As we report today, statisticians at Warwick University have worked out a magic equation that is supposed to sort the incorrigible from the redeemable. It's a fiendishly complicated sum. Those who try to use the equation will certainly find it more difficult than filling in a Cosmopolitan questionnaire on "Is your man a psychopath?" But the principle is simple. You feed in relevant numbers, including age and previous offences, do a bit of multiplication, a square root and some adding up. Out comes a total. If it's high, the individual is best locked up. A low figure probably indicates community service digging up old Mrs Brown's garden.
All very impressive. The "Offender Group Reconviction Scale" could eventually be turned into a Christmas board game, renamed Go to Jail! Yet close examination of the proposal reveals that the Home Office's new method is about as discriminating as a policeman's truncheon at a football riot. It turns out that the dominant number in the equation is - surprise, surprise - the frequency of previous convictions. So when you strip away the pseudo- scientific technique, the process produces what is virtually a truism: thugs are likely to continue being thugs.
This is not much of an insight. It tells us very little about what actually causes recidivism. The problem is that the academics failed to build into the equation factors that even a rookie probation officer knows are important. A criminal is less likely to break the law again if he or she has a home, a job and is off drugs. None of these variables has been included in the magic equation. Presumably the data was not available to the Warwick researchers.
The narrowness of their approach is symptomatic of wider ills.
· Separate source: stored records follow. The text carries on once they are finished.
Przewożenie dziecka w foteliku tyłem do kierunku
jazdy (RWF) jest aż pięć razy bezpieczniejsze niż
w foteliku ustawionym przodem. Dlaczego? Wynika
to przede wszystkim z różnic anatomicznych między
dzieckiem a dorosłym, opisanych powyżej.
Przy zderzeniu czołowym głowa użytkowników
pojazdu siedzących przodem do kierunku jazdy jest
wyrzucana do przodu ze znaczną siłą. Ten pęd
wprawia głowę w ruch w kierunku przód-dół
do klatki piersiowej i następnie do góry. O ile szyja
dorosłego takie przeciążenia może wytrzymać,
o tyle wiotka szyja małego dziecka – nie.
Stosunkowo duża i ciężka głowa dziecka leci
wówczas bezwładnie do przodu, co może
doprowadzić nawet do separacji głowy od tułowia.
Criminal justice policy has proved reluctant to examine the deeper causes of crime. So, for example, Sir Paul Condon, the Metropolitan Police Commissioner, recently drew attention to evidence that most muggings in London are committed by young black males. This may be true. But Sir Paul's statement did not help us to understand the causes of such crime. People do not become muggers simply because they are black. There are deeper reasons, presumably to do with economic and social circumstances.
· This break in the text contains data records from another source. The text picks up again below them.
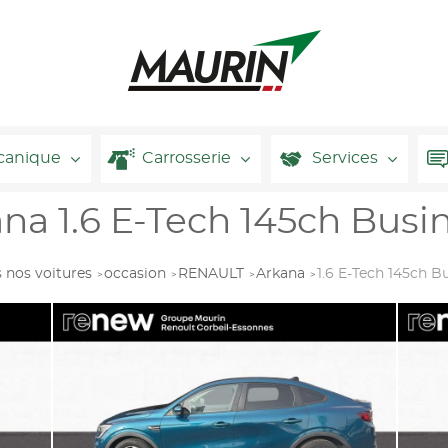
canique
Carrosserie
Services
a 1.6 E-Tech 145ch Busin
 nos voitures
occasion
RENAULT
Arkana
1.6 E-Tech 145ch B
Statistical association can be amusing and harmless in its absurdity. There is, for example, a well-known correlation between the population of China and the divorce rate in Sweden. Likewise, according to a paper published in the journal of the British Astronomical Association, an increase in sun-spot activity coincides with Tory general election victories.
Statistics can also be dangerous, even when accurate. Sir Paul's comments have smeared a whole group of people to no good end. The crude research commissioned by the Home Office amounts to little more than a charter for locking up those who have been inside many times before.